Some lawyers thrive on change and evolution, according to new Northeastern University School of Law professor Andrea Matwyshyn.
She is a prime example, devoting her legal career to what she describes as one of the most fluid fields of the past 15 years: information security.
“Information technology innovation and security are clearly the most pressing issues of our time with regard to markets and national security,” says Matwyshyn, who joined the law school’s faculty this summer.
This fall she is teaching a course dedicated to the evolution of Internet law, with a particular focus on intellectual property, contracts, privacy, and security. She’s also teaching a seminar on information security, which spotlights the emerging debate in Washington between security research and policy.
Information security, as Matwyshyn puts it, “is a course that significantly evolves each year.”
“Certainly,” she adds, “the reality of technology development and innovative new business models, as well as the evolution of more successful cyberattacks on networks, are influences on the seminar’s content.”
Matwyshyn’s research, meanwhile, focuses on the legal implications of innovation and how the changing dynamics of information security and consumer privacy impact innovation and technology entrepreneurship. In her 2009 book, Harboring Data: Information Security, Law, and the Corporation, Matwyshyn dives into the common mistakes companies make after suffering data breaches, as well the weaknesses in federal law when it comes to protecting the privacy of both health and financial data.

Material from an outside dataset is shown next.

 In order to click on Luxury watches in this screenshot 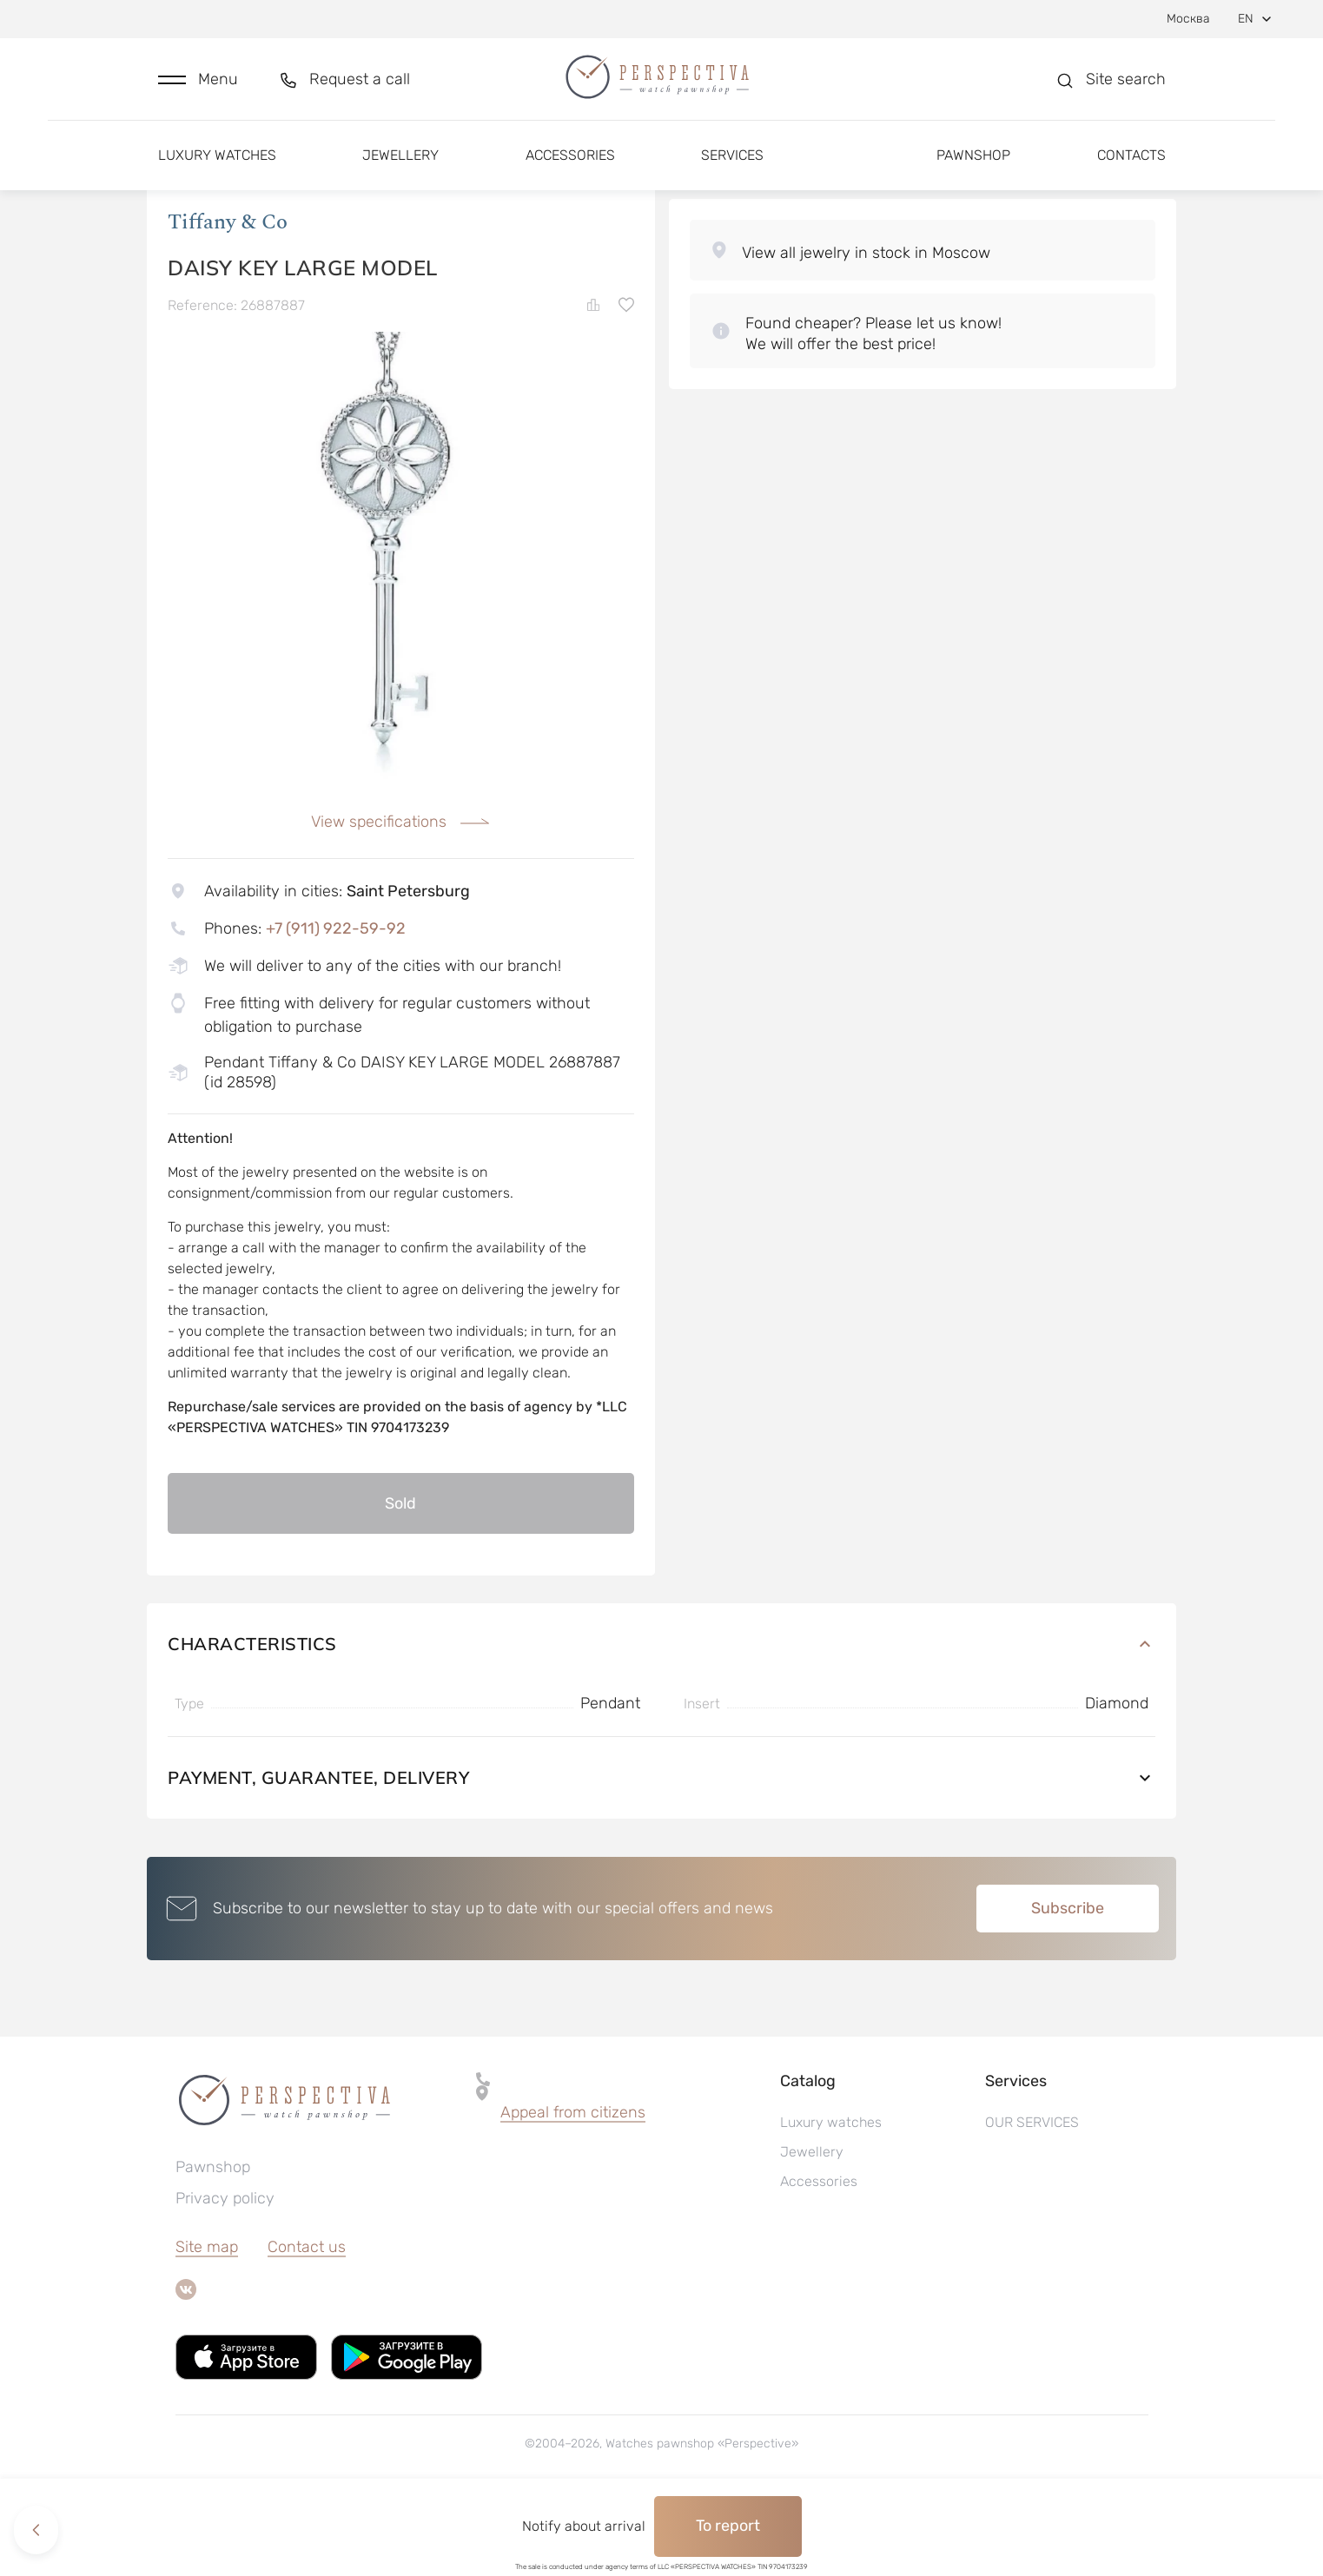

In recent months, the cyberattacks on the Sony, Jeep, and Ashley Madison websites have captured headlines and highlighted the failure of information security.
Matwyshyn, who noted that Northeastern’s emphasis on growing its information security profile drew her to campus, says that every hack is a reminder for companies to regularly check their cybersecurity systems. As she explains, “Those types of situations highlight the need for constant vigilance with respect to the integrity and confidentiality of information.”